*** Block opens ***
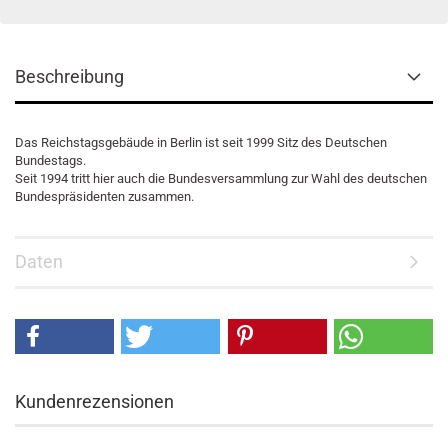
Beschreibung
Das Reichstagsgebäude in Berlin ist seit 1999 Sitz des Deutschen
Bundestags.
Seit 1994 tritt hier auch die Bundesversammlung zur Wahl des deutschen
Bundespräsidenten zusammen.
Daten
Kundenrezensionen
*** Block closes ***
- [Work instruction]:
The records above are to be repeated exactly, with every picture removed from the copy.

- [Task output]:
Beschreibung
Das Reichstagsgebäude in Berlin ist seit 1999 Sitz des Deutschen
Bundestags.
Seit 1994 tritt hier auch die Bundesversammlung zur Wahl des deutschen
Bundespräsidenten zusammen.
Daten
Kundenrezensionen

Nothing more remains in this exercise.